Tilghman's ineffective assistance of counsel claims proceeded to an evidentiary hearing. Tilghman testified he wanted to pursue a defense of involuntary intoxication, stating he believed Garza drugged him and he had no memory of shooting her. Tilghman claimed he asked trial counsel to get hair follicle testing to show he had been drugged.
Tilghman testified trial counsel did not want to pursue an involuntary intoxication defense but, instead, wanted to argue voluntary intoxication. Tilghman claimed he told trial counsel he wanted to testify at trial but ultimately did not testify at trial because trial counsel had not prepared him to do so and he felt that if he testified, he would have to admit to shooting Garza, which he did not remember doing. Tilghman further claimed he had given trial counsel the names of two potential witnesses, Manuela Arrevalo and Kiara Palacios, but trial counsel did not contact them.
Trial counsel testified he did not recall Tilghman giving him the names of any witnesses and, if he had done so, trial counsel would have contacted them to see what they had to say and whether their testimony would help his defense strategy. Trial counsel did not recall Tilghman asking for hair follicle testing and would have done so if asked because it was such a unique request. Trial counsel further stated he never told Tilghman to testify or not testify and he never tells a client what to say if the client does choose to testify.
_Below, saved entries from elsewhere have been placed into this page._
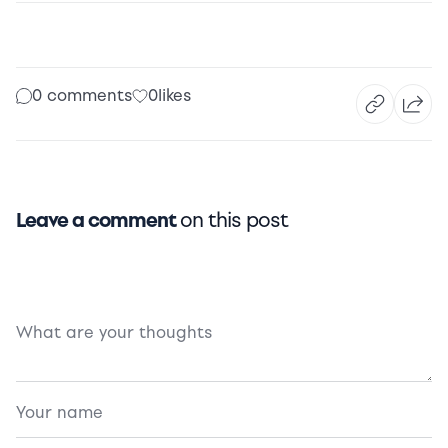
0 comments
0
likes
Leave a comment
on this post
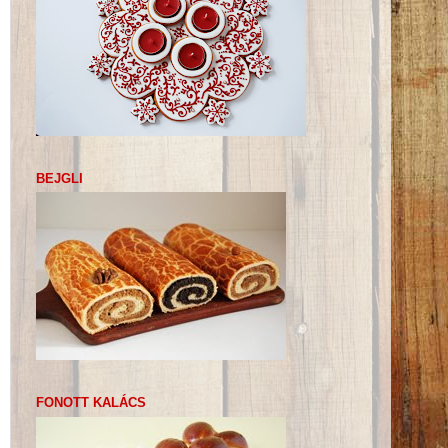
BEJGLI
FONOTT KALÁCS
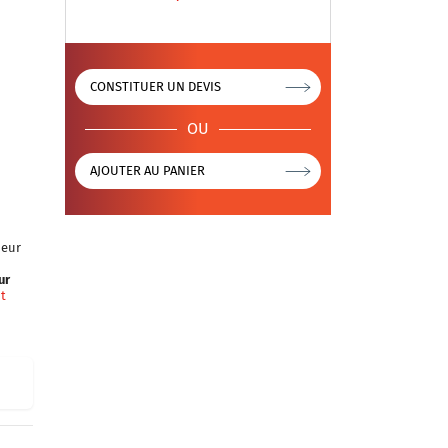
CONSTITUER UN DEVIS
OU
AJOUTER AU PANIER
ieur
ur
nt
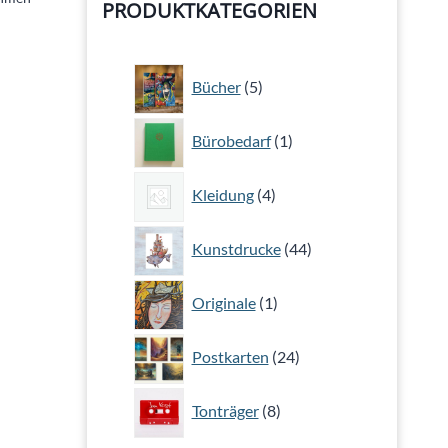
PRODUKTKATEGORIEN
5
Bücher
5
Produkte
1
Bürobedarf
1
Produkt
4
Kleidung
4
Produkte
44
Kunstdrucke
44
Produkte
1
Originale
1
Produkt
24
Postkarten
24
Produkte
8
Tonträger
8
Produkte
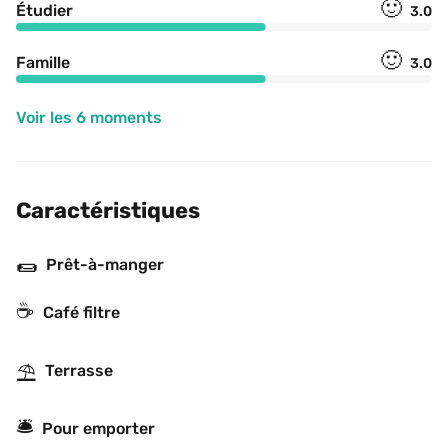
🙂
Étudier
3.0
🙂
Famille
3.0
Voir les 6 moments
Caractéristiques
🌯
Prêt-à-manger
☕️
Café filtre
⛱
Terrasse
🛎
Pour emporter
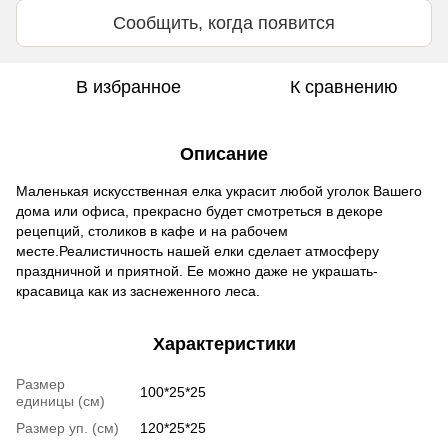
Сообщить, когда появится
В избранное
К сравнению
Описание
Маленькая искусственная елка украсит любой уголок Вашего
дома или офиса, прекрасно будет смотреться в декоре
рецепций, столиков в кафе и на рабочем
месте.Реалистичность нашей елки сделает атмосферу
праздничной и приятной. Ее можно даже не украшать-
красавица как из заснеженного леса.
Характеристики
Размер
100*25*25
единицы (см)
Размер уп. (см)
120*25*25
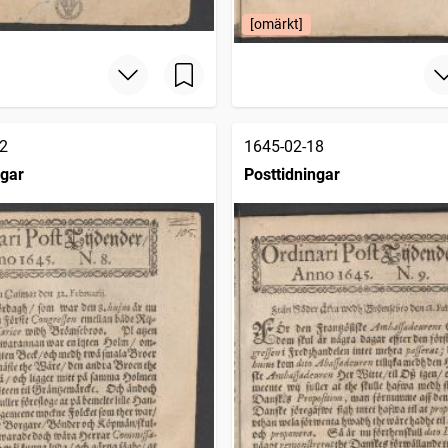
[omärkt]
2
1645-02-18
ngar
Posttidningar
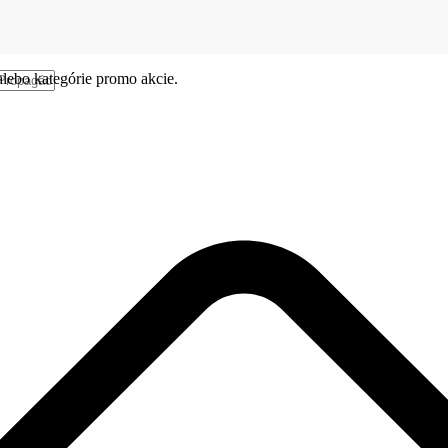
alebo kategórie promo akcie.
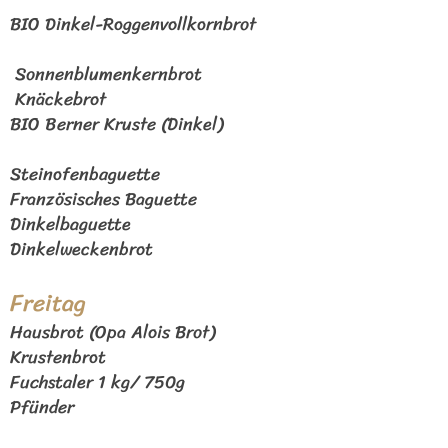
BIO Dinkel-Roggenvollkornbrot
S
onne
nblumenkernbrot
Knäckebrot
BIO Berner Kruste (Dinkel)
Steinofenbaguette
Französisches Baguette
Dinkelbaguette
Dinkelweckenbrot
Freitag
Hausbrot (Opa Alois Brot)
Krustenbrot
Fuchstaler 1 kg/
750g
Pfünder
The district court filed a written order denying Tilghman's K.S.A. 60-1507 motion. The district court found:
• Tilghman did not tell trial counsel about the proposed witnesses and did not ask trial counsel to contact an expert witness regarding involuntary intoxication;
• Tilghman abandoned his claim that trial counsel was deficient for failing to seek a crime scene expert;
• trial counsel was not deficient for pursuing a voluntary intoxication defense despite Tilghman's preference for an involuntary intoxication defense;
• Tilghman had been advised of his right to testify and voluntarily chose not to; • there was no evidence trial counsel wanted Tilghman to commit perjury; and
• based on Tilghman's decision not to testify, trial counsel did not perform deficiently regarding the voluntary intoxication defense because a jury instruction could not be given without Tilghman's testimony regarding his level of intoxication.
Additional facts are set forth as necessary.
ANALYSIS
Standard of Review and Applicable Legal Principles
A district court must set aside a movant's conviction if "there has been such a denial or infringement of the constitutional rights of the prisoner as to render the judgment vulnerable to collateral attack." K.S.A. 2023 Supp. 60-1507(b). The right to effective counsel is embodied in the Sixth Amendment to the United States Constitution and "plays a crucial role in the adversarial system." Strickland v. Washington, 466 U.S. 668, 685-86, 104 S.Ct. 2052, 80 L.Ed.2d 674, reh. denied 467 U.S. 1267 (1984); see Chamberlain v. State, 236 Kan. 650, 657, 694 P.2d 468 (1985) (adopting Strickland).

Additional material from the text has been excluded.